» Records excerpted from a collection:
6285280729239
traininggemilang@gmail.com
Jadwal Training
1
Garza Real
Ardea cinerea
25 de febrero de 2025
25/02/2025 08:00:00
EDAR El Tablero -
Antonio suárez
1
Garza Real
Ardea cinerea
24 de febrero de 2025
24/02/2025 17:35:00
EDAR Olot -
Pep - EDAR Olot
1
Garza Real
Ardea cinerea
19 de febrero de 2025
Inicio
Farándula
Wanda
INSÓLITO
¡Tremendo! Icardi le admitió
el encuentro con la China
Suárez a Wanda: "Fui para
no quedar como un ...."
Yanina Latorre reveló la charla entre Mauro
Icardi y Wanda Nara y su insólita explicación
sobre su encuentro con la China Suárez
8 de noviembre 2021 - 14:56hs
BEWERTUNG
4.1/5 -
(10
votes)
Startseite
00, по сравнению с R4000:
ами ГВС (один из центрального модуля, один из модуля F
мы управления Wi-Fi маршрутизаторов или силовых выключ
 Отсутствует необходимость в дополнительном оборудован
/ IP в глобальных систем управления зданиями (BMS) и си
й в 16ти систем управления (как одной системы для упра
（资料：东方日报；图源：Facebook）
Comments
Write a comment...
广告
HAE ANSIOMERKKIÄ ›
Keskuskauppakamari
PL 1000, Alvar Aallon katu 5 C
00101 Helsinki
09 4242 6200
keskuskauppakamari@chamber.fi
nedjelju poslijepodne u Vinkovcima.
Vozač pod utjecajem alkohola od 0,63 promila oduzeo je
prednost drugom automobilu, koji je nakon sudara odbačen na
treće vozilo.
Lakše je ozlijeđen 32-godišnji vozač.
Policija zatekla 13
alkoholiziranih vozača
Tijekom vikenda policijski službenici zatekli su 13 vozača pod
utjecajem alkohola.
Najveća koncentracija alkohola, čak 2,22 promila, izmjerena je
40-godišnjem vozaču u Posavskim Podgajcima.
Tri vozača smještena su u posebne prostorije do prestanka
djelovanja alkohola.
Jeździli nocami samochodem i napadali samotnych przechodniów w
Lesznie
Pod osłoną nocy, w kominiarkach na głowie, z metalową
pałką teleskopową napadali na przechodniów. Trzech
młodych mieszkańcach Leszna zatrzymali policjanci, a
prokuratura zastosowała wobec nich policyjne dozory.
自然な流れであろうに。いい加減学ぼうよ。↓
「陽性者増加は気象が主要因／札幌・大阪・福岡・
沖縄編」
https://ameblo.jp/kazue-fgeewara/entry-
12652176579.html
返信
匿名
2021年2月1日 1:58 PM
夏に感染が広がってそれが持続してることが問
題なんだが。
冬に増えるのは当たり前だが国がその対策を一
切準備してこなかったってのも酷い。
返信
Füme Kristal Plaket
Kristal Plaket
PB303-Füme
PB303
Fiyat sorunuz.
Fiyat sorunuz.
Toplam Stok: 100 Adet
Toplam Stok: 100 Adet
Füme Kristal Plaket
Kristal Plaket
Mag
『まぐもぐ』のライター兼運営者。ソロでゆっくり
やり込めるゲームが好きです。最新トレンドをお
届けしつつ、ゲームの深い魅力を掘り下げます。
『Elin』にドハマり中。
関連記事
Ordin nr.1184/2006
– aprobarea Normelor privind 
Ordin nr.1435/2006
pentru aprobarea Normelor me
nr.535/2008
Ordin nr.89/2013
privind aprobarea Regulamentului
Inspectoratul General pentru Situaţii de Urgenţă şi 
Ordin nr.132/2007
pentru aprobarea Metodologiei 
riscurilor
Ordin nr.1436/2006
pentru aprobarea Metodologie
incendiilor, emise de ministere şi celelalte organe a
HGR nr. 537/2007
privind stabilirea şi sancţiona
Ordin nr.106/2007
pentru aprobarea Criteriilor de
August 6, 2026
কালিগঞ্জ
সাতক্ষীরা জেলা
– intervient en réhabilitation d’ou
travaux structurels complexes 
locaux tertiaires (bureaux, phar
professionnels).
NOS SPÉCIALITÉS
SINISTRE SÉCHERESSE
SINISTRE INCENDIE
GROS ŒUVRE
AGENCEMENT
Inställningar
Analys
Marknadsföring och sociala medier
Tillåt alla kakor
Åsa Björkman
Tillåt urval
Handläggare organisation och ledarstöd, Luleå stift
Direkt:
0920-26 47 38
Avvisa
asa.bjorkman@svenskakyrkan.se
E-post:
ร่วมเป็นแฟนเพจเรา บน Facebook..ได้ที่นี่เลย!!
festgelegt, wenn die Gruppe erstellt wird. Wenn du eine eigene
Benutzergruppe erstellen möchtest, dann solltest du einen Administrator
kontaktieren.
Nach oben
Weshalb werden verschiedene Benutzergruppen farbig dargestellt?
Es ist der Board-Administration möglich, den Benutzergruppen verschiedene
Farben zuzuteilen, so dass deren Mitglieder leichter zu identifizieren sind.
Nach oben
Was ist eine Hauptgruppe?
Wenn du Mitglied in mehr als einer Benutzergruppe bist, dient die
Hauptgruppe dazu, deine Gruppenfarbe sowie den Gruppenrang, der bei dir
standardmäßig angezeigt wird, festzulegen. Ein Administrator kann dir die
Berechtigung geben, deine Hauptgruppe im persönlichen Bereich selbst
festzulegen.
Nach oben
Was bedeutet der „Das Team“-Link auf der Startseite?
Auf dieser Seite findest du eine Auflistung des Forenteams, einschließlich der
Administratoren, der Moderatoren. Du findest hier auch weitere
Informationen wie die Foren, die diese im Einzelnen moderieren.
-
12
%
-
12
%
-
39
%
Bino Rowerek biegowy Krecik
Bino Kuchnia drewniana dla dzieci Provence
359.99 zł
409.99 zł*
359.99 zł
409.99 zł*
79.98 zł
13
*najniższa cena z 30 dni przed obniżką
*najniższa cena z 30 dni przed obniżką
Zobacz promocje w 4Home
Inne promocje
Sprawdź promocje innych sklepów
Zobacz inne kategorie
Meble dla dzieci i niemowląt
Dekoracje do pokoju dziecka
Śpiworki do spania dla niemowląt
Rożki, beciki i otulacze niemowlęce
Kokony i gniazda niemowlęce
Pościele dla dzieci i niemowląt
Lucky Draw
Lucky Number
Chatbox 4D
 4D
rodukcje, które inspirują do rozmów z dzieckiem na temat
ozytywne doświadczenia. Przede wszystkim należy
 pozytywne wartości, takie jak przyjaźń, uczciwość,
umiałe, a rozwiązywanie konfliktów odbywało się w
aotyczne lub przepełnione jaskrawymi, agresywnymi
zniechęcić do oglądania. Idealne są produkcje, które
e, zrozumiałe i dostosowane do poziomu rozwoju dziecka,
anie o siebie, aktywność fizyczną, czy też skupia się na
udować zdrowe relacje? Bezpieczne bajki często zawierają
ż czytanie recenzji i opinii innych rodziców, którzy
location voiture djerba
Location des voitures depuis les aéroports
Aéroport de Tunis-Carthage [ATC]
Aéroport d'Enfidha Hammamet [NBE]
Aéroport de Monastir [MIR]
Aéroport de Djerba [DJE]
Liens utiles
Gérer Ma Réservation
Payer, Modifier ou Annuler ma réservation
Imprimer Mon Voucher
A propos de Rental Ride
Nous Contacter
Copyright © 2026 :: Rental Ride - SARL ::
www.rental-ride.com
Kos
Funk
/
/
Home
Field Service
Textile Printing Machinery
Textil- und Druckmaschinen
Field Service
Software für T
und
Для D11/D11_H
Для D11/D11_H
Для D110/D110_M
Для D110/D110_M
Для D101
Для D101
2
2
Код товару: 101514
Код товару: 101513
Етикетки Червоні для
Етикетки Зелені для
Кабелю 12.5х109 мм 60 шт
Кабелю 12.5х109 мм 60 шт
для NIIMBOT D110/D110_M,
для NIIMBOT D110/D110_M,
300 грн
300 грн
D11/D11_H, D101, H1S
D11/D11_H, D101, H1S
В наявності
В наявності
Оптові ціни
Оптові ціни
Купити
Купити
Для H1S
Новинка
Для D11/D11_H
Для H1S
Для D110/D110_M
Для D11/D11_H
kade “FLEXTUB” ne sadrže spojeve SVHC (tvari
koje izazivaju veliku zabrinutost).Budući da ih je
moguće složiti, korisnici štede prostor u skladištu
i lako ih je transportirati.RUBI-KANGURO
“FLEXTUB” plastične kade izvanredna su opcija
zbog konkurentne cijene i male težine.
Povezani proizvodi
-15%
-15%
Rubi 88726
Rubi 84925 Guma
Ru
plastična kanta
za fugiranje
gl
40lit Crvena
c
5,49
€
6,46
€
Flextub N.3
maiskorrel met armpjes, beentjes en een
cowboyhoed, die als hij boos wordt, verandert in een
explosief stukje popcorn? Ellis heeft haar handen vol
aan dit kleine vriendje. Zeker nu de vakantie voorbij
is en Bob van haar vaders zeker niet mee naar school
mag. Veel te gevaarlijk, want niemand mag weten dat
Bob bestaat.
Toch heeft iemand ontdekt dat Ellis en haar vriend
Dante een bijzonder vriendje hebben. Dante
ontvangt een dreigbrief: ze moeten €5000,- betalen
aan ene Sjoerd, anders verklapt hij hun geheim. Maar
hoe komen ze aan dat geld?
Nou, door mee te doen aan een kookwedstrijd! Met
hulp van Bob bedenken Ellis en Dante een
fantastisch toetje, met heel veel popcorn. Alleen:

» Work to be completed: Among the lines of the preceding data, which ones hold the word "Wenn"? List them.

» Result below:
festgelegt, wenn die Gruppe erstellt wird. Wenn du eine eigene
Wenn du Mitglied in mehr als einer Benutzergruppe bist, dient die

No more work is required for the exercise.